Boy, have they fought.
The Eagles already had lost defensive end Jevon Kearse, their top sack threat, when they got to 4-1. Then they lost to the Saints 27-24, with New Orleans scoring the final 10 points and John Carney's 31-yard field goal as time expired winning it.
That was a run-of-the-mill defeat compared to the next week at Tampa. Philly rallied from a 17-0 hole, built mainly on Ronde Barber's two touchdown returns on interceptions of McNabb. The Eagles led 21-20 after McNabb threw his third touchdown pass — he even vomited following one of the scores — when Matt Bryant lined up for a 62-yard field goal, a yard short of the league record.
Stunningly, Bryant made it — only the fifth successful kick of 60 yards or more in NFL history.
"It was definitely disappointing to go up by a point with 33 seconds left and let a team get down to the 50 or so and be able to kick a field goal," said Brian Westbrook, who had a sensational afternoon with 101 yards rushing and seven receptions for 113 yards — a harbinger for after McNabb would get hurt.
"We were all excited about the comeback, but we've got to find a way as a team to finish games."
Instead, the Eagles appeared finished when they lost for the fourth time in five outings, to Tennessee, and also lost McNabb. They were routed the next week by the Colts and fell to 5-6.
Facing a home game against Carolina and three consecutive road games against division foes, the Eagles were counted out almost everywhere.
Except where it mattered.
Coach Andy Reid and offensive coordinator Marty Mornhinweg tinkered with their version of the West Coast offense, tailoring it more to Garcia's skills as a short passer and scrambler. Reid handed Mornhinweg the play-calling duties and they turned more to Westbrook, a wise stroke because he has been brilliant the last two months.
The defense, particularly a talented secondary that was underachieving, stepped up. So did the receiving corps.
Philly swept those three divisional road games, including a 23-7 manhandling of Dallas that catapulted the Eagles to the top of the NFC East.

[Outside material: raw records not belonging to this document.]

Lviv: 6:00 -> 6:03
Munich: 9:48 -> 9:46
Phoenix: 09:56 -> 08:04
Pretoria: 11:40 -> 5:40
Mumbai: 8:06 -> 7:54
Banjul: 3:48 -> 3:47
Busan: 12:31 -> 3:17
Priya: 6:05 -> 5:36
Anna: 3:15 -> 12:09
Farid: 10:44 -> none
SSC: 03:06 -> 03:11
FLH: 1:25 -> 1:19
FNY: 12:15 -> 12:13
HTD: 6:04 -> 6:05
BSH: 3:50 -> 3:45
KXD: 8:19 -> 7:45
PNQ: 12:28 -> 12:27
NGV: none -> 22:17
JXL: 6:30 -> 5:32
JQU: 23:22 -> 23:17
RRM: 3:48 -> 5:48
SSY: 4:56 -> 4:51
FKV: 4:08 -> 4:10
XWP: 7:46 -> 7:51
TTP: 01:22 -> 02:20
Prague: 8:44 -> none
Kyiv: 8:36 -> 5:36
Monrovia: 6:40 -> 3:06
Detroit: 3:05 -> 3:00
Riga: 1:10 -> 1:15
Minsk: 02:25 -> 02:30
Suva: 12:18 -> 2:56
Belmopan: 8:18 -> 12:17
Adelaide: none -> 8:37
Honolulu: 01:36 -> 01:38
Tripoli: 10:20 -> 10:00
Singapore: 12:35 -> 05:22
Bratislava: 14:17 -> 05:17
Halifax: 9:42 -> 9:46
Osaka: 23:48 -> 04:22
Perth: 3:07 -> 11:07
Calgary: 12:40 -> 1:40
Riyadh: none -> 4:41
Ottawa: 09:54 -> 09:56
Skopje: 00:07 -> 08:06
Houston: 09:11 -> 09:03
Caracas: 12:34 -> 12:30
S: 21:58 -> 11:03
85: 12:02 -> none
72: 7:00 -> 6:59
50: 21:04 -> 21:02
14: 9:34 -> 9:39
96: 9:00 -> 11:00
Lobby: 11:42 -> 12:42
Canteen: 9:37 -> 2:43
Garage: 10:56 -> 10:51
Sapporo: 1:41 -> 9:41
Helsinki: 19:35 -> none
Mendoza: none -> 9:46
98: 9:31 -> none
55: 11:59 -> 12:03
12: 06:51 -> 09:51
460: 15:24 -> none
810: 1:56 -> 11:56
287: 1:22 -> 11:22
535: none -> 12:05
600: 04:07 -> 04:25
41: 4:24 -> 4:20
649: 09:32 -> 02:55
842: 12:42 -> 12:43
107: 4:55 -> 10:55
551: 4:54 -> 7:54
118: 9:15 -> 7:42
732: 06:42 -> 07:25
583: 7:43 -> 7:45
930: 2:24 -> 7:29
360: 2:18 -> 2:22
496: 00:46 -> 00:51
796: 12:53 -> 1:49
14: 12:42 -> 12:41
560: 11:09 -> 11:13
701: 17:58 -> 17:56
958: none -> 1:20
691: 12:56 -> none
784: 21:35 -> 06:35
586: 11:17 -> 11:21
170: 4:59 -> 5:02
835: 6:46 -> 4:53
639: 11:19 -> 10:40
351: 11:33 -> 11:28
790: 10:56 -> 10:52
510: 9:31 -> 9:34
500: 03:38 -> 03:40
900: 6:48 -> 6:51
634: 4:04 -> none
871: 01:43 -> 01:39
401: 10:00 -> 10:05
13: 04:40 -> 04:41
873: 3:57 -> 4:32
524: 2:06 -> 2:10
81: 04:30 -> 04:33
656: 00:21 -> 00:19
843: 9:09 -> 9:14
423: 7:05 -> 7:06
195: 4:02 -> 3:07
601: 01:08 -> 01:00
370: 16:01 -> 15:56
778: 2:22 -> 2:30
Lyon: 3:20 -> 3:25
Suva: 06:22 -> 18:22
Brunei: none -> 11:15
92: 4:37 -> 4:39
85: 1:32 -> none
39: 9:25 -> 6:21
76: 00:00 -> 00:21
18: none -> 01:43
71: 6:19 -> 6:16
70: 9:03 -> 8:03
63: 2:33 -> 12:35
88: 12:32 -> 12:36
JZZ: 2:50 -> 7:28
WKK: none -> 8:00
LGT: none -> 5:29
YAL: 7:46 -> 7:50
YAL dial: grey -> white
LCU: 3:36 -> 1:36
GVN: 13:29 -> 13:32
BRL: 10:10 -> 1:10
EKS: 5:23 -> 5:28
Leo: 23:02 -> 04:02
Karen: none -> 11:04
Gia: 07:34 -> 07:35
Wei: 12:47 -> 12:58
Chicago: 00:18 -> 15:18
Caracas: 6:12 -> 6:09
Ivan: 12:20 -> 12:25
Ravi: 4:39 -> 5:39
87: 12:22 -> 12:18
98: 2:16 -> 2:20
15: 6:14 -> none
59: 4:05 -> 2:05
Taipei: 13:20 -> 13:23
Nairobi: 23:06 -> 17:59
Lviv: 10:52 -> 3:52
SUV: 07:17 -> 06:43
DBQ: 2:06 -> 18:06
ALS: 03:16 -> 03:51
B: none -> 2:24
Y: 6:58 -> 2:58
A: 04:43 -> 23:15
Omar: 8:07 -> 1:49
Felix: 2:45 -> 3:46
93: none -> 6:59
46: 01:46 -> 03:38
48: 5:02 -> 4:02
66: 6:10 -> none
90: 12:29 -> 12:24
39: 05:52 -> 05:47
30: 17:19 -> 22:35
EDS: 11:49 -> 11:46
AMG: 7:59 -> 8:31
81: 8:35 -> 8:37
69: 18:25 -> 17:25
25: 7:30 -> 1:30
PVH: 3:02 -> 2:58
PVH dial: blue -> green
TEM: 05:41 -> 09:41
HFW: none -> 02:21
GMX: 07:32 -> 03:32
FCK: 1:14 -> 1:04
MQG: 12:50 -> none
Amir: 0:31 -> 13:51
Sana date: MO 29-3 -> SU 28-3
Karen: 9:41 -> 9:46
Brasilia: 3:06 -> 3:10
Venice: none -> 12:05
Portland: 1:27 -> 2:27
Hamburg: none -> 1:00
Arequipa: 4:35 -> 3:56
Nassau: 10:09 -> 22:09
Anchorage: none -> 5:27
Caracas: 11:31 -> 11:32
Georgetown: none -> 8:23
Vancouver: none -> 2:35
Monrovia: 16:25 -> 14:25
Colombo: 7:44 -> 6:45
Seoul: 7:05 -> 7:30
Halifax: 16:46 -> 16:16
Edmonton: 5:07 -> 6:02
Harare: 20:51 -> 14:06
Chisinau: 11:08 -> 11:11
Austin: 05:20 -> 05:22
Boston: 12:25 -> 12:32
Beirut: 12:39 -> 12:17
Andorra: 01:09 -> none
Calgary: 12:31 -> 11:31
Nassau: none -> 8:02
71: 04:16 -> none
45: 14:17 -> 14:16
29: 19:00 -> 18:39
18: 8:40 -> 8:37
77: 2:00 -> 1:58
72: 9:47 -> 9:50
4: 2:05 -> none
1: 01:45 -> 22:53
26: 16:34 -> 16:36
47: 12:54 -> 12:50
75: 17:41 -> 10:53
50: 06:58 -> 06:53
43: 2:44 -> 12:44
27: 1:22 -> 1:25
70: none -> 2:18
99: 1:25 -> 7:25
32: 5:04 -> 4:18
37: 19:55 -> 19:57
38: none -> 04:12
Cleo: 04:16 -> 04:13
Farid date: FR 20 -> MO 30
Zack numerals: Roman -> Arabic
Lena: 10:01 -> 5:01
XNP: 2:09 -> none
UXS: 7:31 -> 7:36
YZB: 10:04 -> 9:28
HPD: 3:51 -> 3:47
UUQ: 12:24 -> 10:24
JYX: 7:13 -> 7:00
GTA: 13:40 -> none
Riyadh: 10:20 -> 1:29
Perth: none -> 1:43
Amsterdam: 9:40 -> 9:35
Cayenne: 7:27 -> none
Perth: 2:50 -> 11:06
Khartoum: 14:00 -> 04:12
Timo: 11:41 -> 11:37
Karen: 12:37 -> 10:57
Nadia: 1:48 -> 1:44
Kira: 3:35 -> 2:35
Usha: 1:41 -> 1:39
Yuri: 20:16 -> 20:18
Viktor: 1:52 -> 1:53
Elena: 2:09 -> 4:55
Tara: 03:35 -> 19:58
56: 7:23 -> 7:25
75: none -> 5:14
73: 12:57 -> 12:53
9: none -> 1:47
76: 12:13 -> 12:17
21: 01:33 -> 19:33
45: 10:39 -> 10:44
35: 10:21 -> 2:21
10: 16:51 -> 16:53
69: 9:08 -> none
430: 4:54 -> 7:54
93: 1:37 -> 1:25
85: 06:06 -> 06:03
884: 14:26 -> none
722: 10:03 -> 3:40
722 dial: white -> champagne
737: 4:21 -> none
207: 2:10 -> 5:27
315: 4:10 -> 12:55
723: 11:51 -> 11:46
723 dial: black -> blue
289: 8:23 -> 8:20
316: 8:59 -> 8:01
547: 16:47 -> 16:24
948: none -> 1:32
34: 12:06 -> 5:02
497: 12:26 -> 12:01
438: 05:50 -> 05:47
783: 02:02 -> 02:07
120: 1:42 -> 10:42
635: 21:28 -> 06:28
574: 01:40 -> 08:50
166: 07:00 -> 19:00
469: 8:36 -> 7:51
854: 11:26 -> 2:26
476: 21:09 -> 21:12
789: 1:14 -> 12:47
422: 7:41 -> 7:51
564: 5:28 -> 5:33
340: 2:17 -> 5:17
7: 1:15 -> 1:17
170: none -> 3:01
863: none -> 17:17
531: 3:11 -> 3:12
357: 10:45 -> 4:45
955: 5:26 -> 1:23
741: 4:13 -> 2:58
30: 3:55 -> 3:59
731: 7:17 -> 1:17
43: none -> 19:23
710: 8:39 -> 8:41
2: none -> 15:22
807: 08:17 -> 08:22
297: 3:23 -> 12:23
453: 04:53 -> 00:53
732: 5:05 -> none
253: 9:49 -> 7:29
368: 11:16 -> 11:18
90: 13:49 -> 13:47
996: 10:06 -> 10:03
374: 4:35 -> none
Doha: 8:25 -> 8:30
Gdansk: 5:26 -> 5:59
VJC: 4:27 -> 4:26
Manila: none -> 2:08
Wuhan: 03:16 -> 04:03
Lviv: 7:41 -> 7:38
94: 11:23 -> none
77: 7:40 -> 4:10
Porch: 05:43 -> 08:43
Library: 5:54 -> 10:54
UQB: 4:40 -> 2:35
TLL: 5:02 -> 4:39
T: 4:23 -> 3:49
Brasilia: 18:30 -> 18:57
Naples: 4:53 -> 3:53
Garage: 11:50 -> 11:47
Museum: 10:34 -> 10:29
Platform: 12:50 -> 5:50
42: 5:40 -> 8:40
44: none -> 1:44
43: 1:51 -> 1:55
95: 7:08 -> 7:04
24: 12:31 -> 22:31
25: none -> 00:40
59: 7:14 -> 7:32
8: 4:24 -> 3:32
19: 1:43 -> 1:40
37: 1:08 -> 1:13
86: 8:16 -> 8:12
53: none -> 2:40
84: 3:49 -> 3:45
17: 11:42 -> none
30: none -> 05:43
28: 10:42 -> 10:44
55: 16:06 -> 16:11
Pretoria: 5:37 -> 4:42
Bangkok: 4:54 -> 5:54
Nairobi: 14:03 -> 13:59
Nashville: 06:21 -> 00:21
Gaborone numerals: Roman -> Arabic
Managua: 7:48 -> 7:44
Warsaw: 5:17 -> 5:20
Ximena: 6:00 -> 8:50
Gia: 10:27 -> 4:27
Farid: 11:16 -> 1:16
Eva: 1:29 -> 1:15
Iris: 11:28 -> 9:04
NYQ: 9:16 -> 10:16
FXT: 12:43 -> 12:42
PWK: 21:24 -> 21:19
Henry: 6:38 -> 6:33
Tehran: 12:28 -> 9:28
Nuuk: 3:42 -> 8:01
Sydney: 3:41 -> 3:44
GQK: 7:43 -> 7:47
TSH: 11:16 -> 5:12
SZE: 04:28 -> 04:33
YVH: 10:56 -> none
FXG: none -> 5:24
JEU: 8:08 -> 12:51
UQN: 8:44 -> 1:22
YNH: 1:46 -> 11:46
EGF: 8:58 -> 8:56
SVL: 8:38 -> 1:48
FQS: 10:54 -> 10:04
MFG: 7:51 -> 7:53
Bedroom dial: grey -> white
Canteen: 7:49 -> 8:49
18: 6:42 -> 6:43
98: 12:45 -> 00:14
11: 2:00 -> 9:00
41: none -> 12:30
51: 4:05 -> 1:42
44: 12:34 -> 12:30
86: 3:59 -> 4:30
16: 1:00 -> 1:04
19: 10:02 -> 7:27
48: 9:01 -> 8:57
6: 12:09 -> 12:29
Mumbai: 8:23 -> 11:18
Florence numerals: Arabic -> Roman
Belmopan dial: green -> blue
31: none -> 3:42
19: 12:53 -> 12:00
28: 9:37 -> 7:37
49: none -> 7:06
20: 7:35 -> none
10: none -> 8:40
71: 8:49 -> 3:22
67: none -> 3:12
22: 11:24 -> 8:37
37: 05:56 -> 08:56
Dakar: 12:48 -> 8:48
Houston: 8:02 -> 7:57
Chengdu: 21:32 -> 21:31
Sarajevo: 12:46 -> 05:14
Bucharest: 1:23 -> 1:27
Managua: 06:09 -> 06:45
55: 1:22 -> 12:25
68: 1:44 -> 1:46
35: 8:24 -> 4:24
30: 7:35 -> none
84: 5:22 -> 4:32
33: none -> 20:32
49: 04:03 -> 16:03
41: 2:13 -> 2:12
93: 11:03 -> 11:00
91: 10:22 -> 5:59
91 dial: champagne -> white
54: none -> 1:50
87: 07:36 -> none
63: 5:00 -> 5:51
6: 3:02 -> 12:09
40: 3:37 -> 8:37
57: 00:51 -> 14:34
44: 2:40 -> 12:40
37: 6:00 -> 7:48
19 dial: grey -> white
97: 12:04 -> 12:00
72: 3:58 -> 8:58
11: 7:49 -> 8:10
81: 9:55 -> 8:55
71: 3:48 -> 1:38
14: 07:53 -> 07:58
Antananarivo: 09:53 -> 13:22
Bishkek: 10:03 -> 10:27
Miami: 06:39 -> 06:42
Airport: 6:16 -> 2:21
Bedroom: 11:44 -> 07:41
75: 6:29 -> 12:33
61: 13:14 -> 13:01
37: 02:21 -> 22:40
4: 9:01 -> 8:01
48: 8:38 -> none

Last week, they edged the Giants 23-20 on David Akers' last-second field goal to advance to New Orleans. Typically for this season, they also saw Pro Bowl cornerback Lito Sheppard dislocate his elbow in the victory.
"I think everybody's character, our leadership, our play and our coaching ability has been tested this year," said linebacker Jeremiah Trotter, one of the team's key leaders. "I think when it is all said and done, we will be able to look back and say we withstood all the trials, all the ups and downs, the bad media attention, and that is one thing that really makes a person, makes a team.
"This has been a season of uncertainty. You never know what you're going to get on any given Sunday. We just fought through all that and came together as a unit. We are a better team right now than we have been in the past because everyone has to do their job, do their part and has a role to play."